The brute-force idea is straightforward: interpret every pair of v positions as a possible w, then check all ways to pick a left w, a middle o, and a right w. For each o, we would scan all v pairs on its left and all v pairs on its right. If there are $L$ v's to the left and $R$ to the right, we would spend $O(L^2 + R^2)$ per o. In the worst case, where the string is all v except a single o, this degenerates to $O(n^2)$, which is too slow for $n = 10^6$.

The key observation is that we never actually need to enumerate pairs explicitly. The contribution of a single o depends only on how many ways we can choose two vs on its left and two vs on its right. If we know prefix counts of v, then the number of ways to choose two vs from a prefix of size $x$ is $\binom{x}{2}$. Similarly, suffix contributions can be computed incrementally.

So instead of reasoning in terms of positions, we convert the problem into counting combinations. As we scan the string, we maintain how many v characters we have seen so far. Each time we encounter an o, the number of valid "wow" subsequences centered at that position depends on the number of pairs of v on the left and the number of pairs of v on the right.
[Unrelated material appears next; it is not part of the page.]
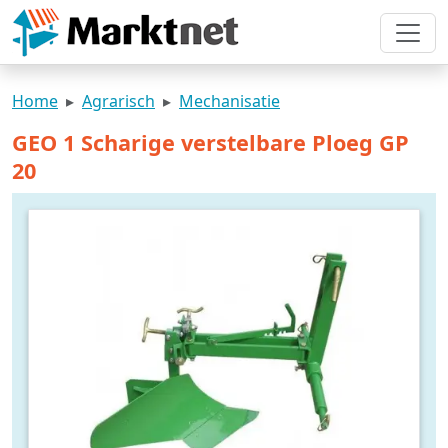
Home
Agrarisch
Mechanisatie
GEO 1 Scharige verstelbare Ploeg GP
20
This can be accumulated efficiently using prefix and suffix preprocessing.

Approach Time Complexity Space Complexity Verdict
Brute Force $O(n^2)$ $O(1)$ Too slow
Optimal $O(n)$ $O(n)$ Accepted

Algorithm Walkthrough

We rewrite the problem in terms of contributions from each position that contains o.
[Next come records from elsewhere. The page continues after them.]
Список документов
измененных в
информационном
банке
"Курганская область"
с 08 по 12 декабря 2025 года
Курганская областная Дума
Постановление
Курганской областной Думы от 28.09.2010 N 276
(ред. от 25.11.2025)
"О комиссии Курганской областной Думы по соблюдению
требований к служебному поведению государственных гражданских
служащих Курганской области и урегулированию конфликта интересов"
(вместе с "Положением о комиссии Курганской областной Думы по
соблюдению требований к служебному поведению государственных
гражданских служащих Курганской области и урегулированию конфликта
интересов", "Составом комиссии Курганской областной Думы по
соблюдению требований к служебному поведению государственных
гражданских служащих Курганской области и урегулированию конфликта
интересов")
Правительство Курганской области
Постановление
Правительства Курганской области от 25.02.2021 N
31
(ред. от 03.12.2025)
  1. Count how many v characters appear in the entire string. This gives us the initial pool for suffix calculations. We need this because the right-side contribution depends on how many vs remain after each position.
  2. Precompute a prefix array pref_v, where pref_v[i] is the number of v characters in the prefix ending at index i. This lets us quickly know how many vs are on the left of any position.
  3. Precompute a suffix array suf_v, where suf_v[i] is the number of v characters from index i to the end. This lets us compute right-side contributions in constant time.
  4. For each position i where s[i] == 'o', compute how many pairs of v exist on the left side, using $\binom{pref_v[i-1]}{2}$. This represents how many ways we can form the left "w" part of the pattern.
  5. Similarly compute how many pairs of v exist on the right side using $\binom{suf_v[i+1]}{2}$. This represents the right "w" part.
  6. Multiply these two values and add the result to the answer. Each choice of a left pair and a right pair forms exactly one valid "wow" subsequence centered at this o.

Why it works

Every valid "wow" subsequence is uniquely determined by choosing two distinct v positions on the left of an o and two distinct v positions on the right of the same o. The middle o is fixed. The prefix and suffix counts ensure we consider exactly those positions, and combinations ensure we count each selection once. Since different o positions are disjoint as centers of subsequences, summing over all of them produces the total count without overlap or omission.

Python Solution

import sys
input = sys.stdin.readline

def comb2(x):
    return x * (x - 1) // 2

def solve():
    s = input().strip()
    n = len(s)

    pref_v = [0] * (n + 1)
    for i in range(n):
        pref_v[i + 1] = pref_v[i] + (s[i] == 'v')

    suf_v = [0] * (n + 2)
    for i in range(n - 1, -1, -1):
        suf_v[i] = suf_v[i + 1] + (s[i] == 'v')

    ans = 0
    for i, ch in enumerate(s):
        if ch == 'o':
            left = pref_v[i]
            right = suf_v[i + 1]
            ans += comb2(left) * comb2(right)

    print(ans)

if __name__ == "__main__":
    solve()

The code first builds prefix and suffix counts of v so that each query about how many vs lie on either side of an o becomes constant time. The helper function comb2 computes the number of ways to choose two vs from a group.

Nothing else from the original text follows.